Dans une grande séquence d’explications, Emmanuel Macron entend aborder « toutes les attentes, les frustrations, les promesses tenues ou non », liste un proche du dossier. L’idée principale est de « mettre les gens devant leurs responsabilités », précise une autre source. Les « gens », c’est-à-dire les dirigeants africains suspectés d’un double langage, et nos alliés européens sommés de venir nous aider au Sahel. L’expérience montrera si la brutalité de la méthode débouche sur des résultats positifs.
«Je ne peux ni ne veux avoir des soldats français sur quelque sol du Sahel que ce soit alors même que l’ambiguïté persiste à l’égard de mouvements anti-français, parfois portée par des responsables politiques»
« Le G5 Sahel ne fait pas son boulot et certains crachent un peu dans la soupe », entend-on parmi les acteurs impliqués côté français.
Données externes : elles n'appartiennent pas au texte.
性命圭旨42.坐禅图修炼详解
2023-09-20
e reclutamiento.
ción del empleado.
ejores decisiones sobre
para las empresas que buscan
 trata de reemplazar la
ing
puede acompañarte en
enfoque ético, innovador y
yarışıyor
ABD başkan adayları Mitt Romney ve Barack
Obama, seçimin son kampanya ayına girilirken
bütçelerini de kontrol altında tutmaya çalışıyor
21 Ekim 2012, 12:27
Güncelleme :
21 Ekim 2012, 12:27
Les dirigeants du Mali et du Burkina, les deux pays les plus fragiles, sont particulièrement visés. Au Mali, la France est agacée de constater que les autorités laissent se développer des discours anti-français, comme celui du grand chanteur Salif Keïta. Dans le même temps, les autorités maliennes ouvrent des canaux de discussions avec des dirigeants de groupes rebelles, ces « terroristes » que traque l’armée française.
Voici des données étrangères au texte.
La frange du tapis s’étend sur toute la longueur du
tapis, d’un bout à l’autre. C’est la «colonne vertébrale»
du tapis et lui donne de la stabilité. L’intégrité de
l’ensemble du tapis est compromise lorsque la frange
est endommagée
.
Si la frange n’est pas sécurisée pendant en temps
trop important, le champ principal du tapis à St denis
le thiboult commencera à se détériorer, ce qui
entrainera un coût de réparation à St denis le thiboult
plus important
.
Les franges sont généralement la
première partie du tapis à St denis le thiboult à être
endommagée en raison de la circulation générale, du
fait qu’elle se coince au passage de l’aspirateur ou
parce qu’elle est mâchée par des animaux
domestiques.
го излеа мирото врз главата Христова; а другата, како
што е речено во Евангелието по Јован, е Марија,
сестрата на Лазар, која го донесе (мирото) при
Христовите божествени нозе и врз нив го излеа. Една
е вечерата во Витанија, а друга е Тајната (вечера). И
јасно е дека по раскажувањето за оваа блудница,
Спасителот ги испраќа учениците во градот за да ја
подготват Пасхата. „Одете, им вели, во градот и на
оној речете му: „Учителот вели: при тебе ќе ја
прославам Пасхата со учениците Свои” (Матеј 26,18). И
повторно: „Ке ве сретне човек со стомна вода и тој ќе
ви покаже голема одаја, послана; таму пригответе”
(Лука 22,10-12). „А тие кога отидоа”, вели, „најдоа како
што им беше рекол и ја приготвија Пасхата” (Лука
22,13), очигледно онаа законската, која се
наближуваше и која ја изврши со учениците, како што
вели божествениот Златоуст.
La situation est encore plus dégradée au Burkina Faso, où les responsables gouvernementaux critiquent ouvertement la France. D’où l’avertissement public du président Macron : « Je ne peux ni ne veux avoir des soldats français sur quelque sol du Sahel que ce soit alors même que l’ambiguïté persiste à l’égard de mouvements anti-français, parfois portée par des responsables politiques ».
Réadaptation. La France pourrait-elle mettre sa menace d’un retrait en exécution ? C’est très improbable. Outre le fait que l’armée ne souhaite absolument pas partir, Paris pointe un risque géopolitique : « On ne peut pas laisser faillir complètement un Etat » de la région, explique un responsable, qui pense d’abord au Mali et au Burkina. S’agit-il d’une menace réelle ? Dans l’Opinion, le grand spécialiste italien de l’Afrique Mario Giro nuance fortement « le mythe de la faillite des Etats africains » : « Cette idée ne tient pas compte de leur histoire. Ils sont beaucoup plus résilients qu’on ne l’imagine, mais ce n’est pas notre forme d’Etat. L’État africain c’est autre chose, il doit tenir en compte de la diversité ethnique des populations, des frontières qui ne sont pas définies comme les nôtres ».
Par ailleurs, si « notre sécurité se joue au Sahel », comme ne cessent de le dire les autorités françaises, il sera difficile de s’en retirer : la France est prise au piège de ses propres mots, alors même que les services de renseignements reconnaissent en privé qu’il n’y a jamais eu de « menaces terroristes projetées » du Sahel vers le territoire national. Une situation très différente de celle du « Levant » (Syrie-Irak).
On doit toutefois s’attendre à une « réadaptation » de l’opération française Barkhane, avec la mise en place d’un plus fort soutien à l’armée malienne et la participation d’alliés européens (opération Takouba). L’idée serait également d’avoir un objectif un peu plus restreint sur le plan géographique, concentré autour de la zone des trois frontières (Mali, Burkina, Niger). « Qui trop embrasse, mal étreint » fait-on désormais valoir : l’objectif initial de Barkhane, sur toute la bande sahelo-saharienne, était en effet hors de portée des moyens de l’armée française.